Dataset entries
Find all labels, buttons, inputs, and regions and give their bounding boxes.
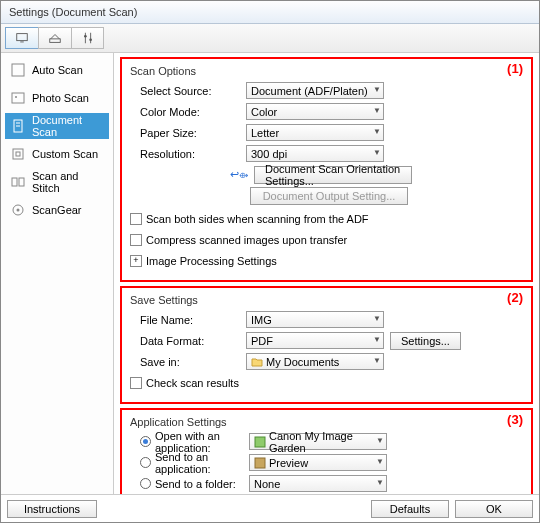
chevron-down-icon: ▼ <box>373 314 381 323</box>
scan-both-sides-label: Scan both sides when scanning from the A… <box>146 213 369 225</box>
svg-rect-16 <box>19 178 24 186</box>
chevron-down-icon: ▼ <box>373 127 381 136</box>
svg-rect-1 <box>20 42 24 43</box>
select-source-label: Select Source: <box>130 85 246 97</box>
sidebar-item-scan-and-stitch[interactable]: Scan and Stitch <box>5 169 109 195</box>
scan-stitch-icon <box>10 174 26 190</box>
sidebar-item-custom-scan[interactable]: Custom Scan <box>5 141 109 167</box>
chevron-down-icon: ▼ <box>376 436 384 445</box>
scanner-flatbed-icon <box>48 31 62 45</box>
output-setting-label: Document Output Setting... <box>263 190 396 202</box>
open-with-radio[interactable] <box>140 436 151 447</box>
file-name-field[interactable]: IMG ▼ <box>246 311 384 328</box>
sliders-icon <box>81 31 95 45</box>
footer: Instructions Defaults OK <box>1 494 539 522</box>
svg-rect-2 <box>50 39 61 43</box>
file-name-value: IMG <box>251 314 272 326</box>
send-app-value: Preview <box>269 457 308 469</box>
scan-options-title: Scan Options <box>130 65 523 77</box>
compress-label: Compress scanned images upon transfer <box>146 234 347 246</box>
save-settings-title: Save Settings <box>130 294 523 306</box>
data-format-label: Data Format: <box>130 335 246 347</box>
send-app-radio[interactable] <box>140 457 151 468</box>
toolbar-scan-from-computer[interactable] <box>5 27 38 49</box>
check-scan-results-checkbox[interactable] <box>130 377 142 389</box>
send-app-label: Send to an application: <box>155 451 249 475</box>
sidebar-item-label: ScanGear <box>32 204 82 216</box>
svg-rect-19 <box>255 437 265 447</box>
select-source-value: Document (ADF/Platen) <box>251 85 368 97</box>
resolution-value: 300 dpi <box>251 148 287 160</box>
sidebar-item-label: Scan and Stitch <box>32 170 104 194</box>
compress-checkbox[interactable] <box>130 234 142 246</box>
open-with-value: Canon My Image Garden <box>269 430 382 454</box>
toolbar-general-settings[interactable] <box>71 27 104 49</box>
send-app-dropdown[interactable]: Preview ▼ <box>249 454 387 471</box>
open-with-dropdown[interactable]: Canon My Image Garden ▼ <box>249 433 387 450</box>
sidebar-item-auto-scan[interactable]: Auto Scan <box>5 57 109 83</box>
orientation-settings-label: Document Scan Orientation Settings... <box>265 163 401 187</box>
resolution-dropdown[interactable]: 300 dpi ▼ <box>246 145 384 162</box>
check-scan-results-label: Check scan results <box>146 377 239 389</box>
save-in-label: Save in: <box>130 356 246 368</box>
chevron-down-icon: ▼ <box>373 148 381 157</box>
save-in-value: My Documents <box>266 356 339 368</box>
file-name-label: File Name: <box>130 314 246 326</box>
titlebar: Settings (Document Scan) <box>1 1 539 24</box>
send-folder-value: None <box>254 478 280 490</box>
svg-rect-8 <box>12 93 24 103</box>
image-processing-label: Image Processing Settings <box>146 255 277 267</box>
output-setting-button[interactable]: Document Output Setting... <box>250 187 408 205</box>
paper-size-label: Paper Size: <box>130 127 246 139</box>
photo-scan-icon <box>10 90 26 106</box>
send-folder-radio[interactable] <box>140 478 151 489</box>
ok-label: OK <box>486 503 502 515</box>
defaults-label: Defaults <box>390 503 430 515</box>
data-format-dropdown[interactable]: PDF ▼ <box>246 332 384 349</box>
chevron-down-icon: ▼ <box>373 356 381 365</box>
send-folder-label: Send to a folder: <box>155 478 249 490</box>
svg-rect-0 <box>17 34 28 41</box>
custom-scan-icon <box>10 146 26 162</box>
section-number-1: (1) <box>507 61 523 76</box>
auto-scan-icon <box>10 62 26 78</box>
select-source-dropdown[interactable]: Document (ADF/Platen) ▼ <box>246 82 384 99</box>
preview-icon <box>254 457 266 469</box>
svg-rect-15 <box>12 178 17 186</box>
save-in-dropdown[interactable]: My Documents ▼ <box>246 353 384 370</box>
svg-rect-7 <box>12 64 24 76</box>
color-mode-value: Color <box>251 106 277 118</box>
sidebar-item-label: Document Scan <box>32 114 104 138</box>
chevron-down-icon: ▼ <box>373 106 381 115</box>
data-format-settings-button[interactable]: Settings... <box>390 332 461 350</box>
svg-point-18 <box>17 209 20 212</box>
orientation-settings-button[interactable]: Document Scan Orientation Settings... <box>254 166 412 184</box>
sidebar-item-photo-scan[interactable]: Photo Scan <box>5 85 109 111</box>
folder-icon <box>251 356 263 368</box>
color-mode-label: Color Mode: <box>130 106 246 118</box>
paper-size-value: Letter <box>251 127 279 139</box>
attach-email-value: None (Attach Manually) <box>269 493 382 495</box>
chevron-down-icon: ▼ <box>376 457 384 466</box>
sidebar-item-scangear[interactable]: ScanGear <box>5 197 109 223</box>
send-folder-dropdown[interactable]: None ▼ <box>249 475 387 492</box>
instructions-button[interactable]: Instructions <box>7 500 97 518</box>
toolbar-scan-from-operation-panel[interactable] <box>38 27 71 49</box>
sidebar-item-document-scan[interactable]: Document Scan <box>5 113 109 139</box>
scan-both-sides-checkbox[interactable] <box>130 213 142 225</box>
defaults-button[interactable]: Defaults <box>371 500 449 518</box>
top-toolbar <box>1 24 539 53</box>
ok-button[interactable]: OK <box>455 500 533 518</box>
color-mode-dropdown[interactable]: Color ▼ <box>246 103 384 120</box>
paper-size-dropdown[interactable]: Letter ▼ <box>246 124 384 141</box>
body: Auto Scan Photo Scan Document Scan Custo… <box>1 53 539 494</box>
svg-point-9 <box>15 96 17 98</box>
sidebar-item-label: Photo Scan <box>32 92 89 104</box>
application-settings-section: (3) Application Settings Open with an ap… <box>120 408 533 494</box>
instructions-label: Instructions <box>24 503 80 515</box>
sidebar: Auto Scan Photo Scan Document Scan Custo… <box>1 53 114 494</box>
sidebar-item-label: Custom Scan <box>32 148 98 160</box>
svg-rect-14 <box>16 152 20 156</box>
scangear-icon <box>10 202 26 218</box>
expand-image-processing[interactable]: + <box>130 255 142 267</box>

## [Task requirements]
Go through the entries and return each line where the word "compress" occurs.

## [Your response]
compress-label: Compress scanned images upon transfer <box>146 234 347 246</box>
compress-checkbox[interactable] <box>130 234 142 246</box>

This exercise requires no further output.